Cependant il faut nuancer. Ni Israël, ni le régime égyptien, n’ont intérêt à détruire le Hamas, car le risque de voir un nouveau groupuscule beaucoup plus radical se former est réel. Les Israéliens ont déjà montré qu’ils ne maîtrisaient pas forcément tous les tenants et les aboutissants de la situation, ils se sont félicités de la chute de Mohamed Morsi et n’ont pas compris, qu’en affaiblissant le Hamas, ils favorisaient la réconciliation inter- palestinienne dont ils ne veulent pas.

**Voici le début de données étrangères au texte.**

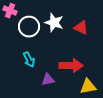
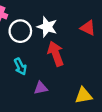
red triangle: (81, 28) -> (88, 28), moved
red arrow: (71, 66) -> (56, 54), moved, turned -110

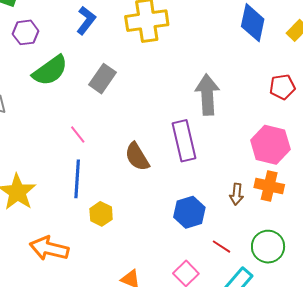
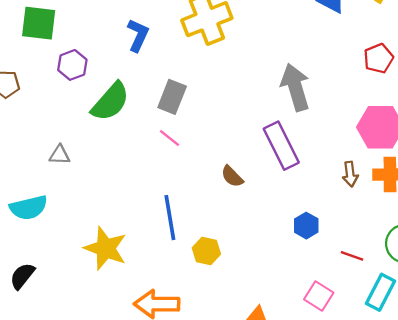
pink line: (78, 134) -> (169, 138), moved
brown semicircle: (137, 157) -> (232, 176), size x0.7
brown arrow: (237, 194) -> (350, 174), moved
blue hexagon: (189, 212) -> (306, 226), size x0.7

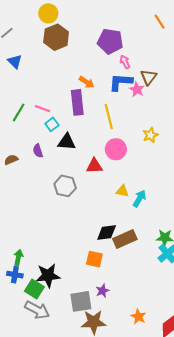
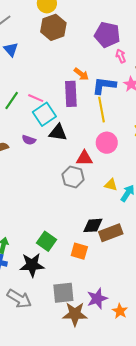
blue L-shape: (121, 82) -> (104, 86), moved
cyan square: (52, 124) -> (44, 114), size x1.6
purple semicircle: (38, 151) -> (29, 140), turned -56
gray hexagon: (65, 186) -> (73, 177), moved
green square: (34, 289) -> (46, 241), moved
purple star: (103, 291) -> (97, 299), moved, size x1.5

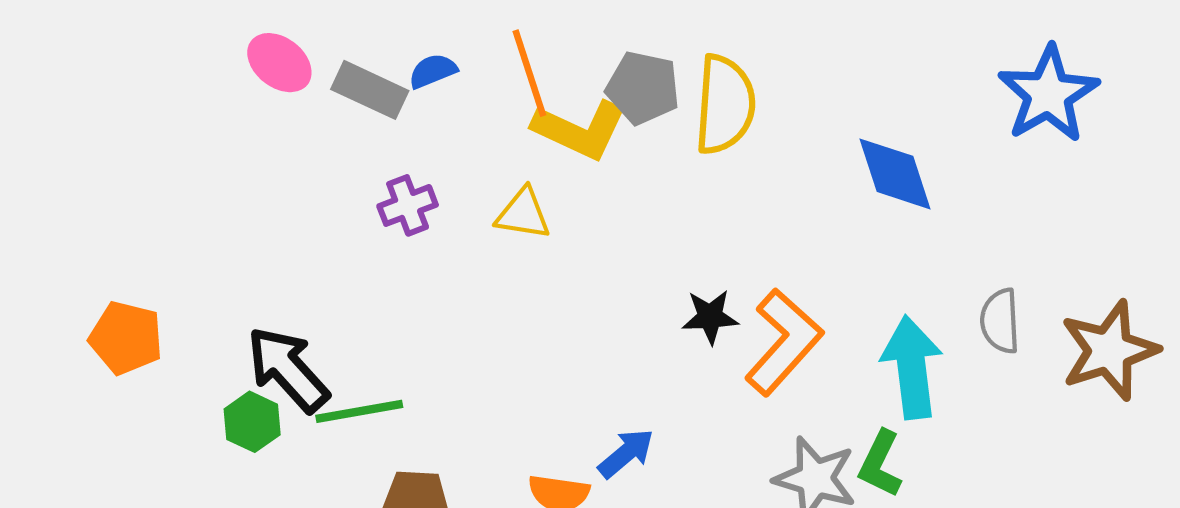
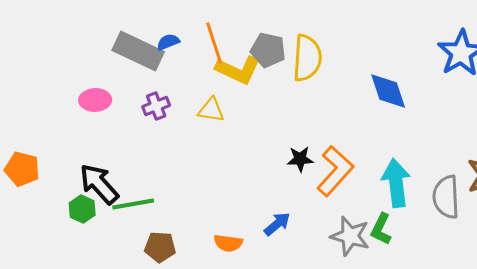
pink ellipse: (279, 63) -> (95, 100), moved, turned -40
gray rectangle: (370, 90) -> (138, 51), size x1.4
gray semicircle: (1000, 321) -> (446, 197), moved, size x1.4
blue arrow: (626, 453) -> (277, 224), moved

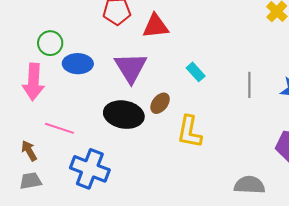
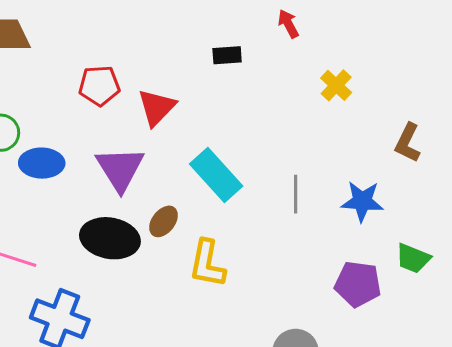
red triangle: (156, 26) -> (157, 107), turned -40
cyan rectangle: (196, 72) -> (216, 175), size x1.8

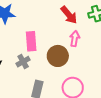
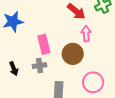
gray cross: (23, 62) -> (40, 66), turned 32

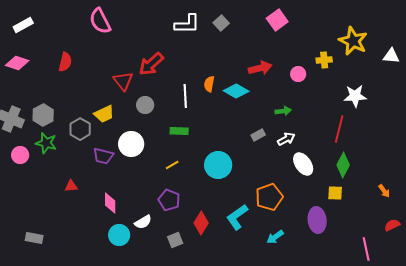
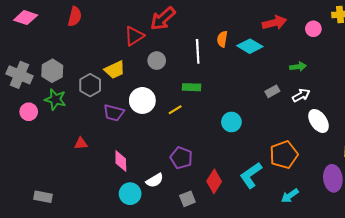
red triangle: (123, 81) -> (134, 36), turned 35
yellow line: (172, 165) -> (175, 110), moved
cyan circle: (218, 165) -> (231, 122), size x0.7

Le ministre égyptien des Affaires étrangères a vivement critiqué le Hamas, estimant que le mouvement aurait pu sauver des dizaines de Palestiniens s’il avait accepté un cessez-le-feu proposé par Le Caire et accepté par Israël. Après avoir tenté, en vain, de faire accepter un cessez-le-feu peu favorable au Hamas, l’Égypte doit changer de stratégie et composer davantage avec le mouvement islamiste dans sa médiation pour mettre fin au conflit à Gaza. Pour sa première proposition de cessez-le-feu, qui serait entré en vigueur mardi 15 juillet, Le Caire avait apparemment consulté Israël, mais pas le Hamas. En rejetant officiellement, mercredi 16 juillet, l’initiative de cessez-le-feu avec Israël, le Hamas a veillé, dans les formes, à ménager le médiateur égyptien. Pourtant, les responsables des mouvements palestiniens de la bande de Gaza dénonçaient un accord à l’avantage d’Israël, négocié entre Le Caire et Tel-Aviv sans consultation avec la partie palestinienne.